How to Be More Productive

This post is a summary of a Freakonomics Radio episode of the same name.

Productivity means different things in different settings, and doesn’t just mean producing more widgets per hour. It’s about how to achieve your goals with less anxiety and more opportunity to enjoy what you want to enjoy, and is centered around a different way of thinking about how you arrive at outcomes.

An example of the productivity paradox is when electricity replaced steam engines in factories, yet there was no significant increase in productivity. The problem is that the factories had machines physically positioned to accommodate steam-powered units; they simply replaced steam pipes with wires. The productivity was gained in reframing how electricity could solve the problems — different configurations, fewer workers, etc.

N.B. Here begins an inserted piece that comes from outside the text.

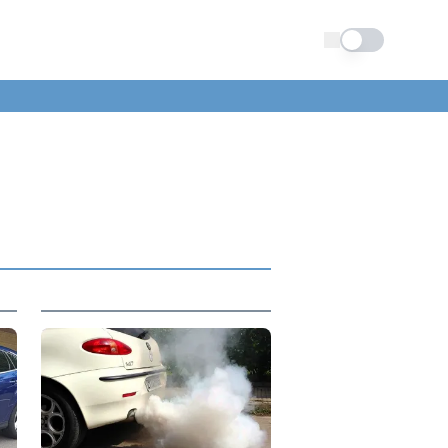
Schimba tema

All of us only have 24 hours each day, but some people seem to get a lot more done within those 24 hours, and they seem less stressed and sort of worked up about it. And the reason is not because they’re hacking themselves or pulling strings; they’re not focused on efficiency. They’re focused on trying to figure out, “What are the right goals I should be chasing after?” — Charles Duhigg

Here are the eight factors that influence productivity:

  1. Motivation. We want to feel like we’re in control.
  2. Focus. Pay attention to the right things.
  3. Goal setting. Have a stretch goal, and a smaller more specific goal to head you in that direction.
  4. Decision making. Productive people think in probabilistic terms and envision contradictory futures.
  5. Creativity. Creative environments allow people to take cliches and mix them together.
  6. Absorbing data. The harder we have to work to understand something, the stickier it becomes.
  7. Managing others. Put responsibility for solving the problem with those closest to that problem.
  8. Teams. Who is on a team matters much less than how a team interacts.

The foundation of motivation is the locus of control — do you control your own fate, or do things just happen to you because you’re powerless? There are experiments that have shown that it’s more effective to tell children that they did well on a task because they worked hard (internal, because you choose how hard you work), rather than because they are really smart (external, innate ability that cannot be controlled). The U.S. Marine Corps has applied a technique for building up the internal locus of control for its recruits (e.g., only compliment people on things that are unexpected).

Everyone needs a chance to socialize with one another to strengthen social sensitivity. If you spend a few minutes at the beginning of each meeting allowing people to just chat, over time they will be more productive.

Laszlo Bock, the Senior VP of People Operations at Google, conducted several studies about how to build the best team. One study (Project Oxygen) was used to collect information to see if managers matter. Another study (Project Aristotle) was used to see how to make people happier and more effective.

Some of the academically accepted notions that matter for teams — consensus-driven decision making, workload, co-location — were not borne out. The most important attribute of a high-performing team was psychological safety, not who’s on it, who leads it, how many people there are, or where they are. Psychological safety means that everyone feels like they have the opportunity to speak up, any they all feel like they are being listened to as demonstrated by the fact that their teammates are sensitive to non-verbal cues. Can they fail openly, or will they be shunned? Are team members supporting them or undermining them?

Here are the five norms the best Google teams had in common:

  • Psychological safety.
  • Dependability. If one person is asked to do something, he/she can be relied upon to get it done.
  • Structure and clarity. People should know what everyone’s job is, and there is shared understanding across the team.
  • Meaning. The work should be meaningful to everyone in the room.
  • Impact. You need to think and believe that the work matters.

Some other practices are useful:

  • Have regular 1-on-1 meetings.
  • Make sure everyone in your team feels included. Is there someone sitting off to the side in a meeting who never says anything?

One study showed that if you have a handful (i.e., not too few, and not so many that you’re overstretched) of different projects, you can be most productive. Having a variety allows you to learn something new, and the more you learn, the more value you add.

Regarding to-do lists…

  • Using a to-do list for mood repair (i.e., putting things on your list that you’ve already done) is not productive, because then you give yourself a reason to take a break.
  • At the top of your list, write a stretch goal. Underneath that, write tasks that make that stretch goal tangible and into a plan. One way to write support tasks is to follow the SMART criteria (specific, measurable, achievable, realistic, time-bound).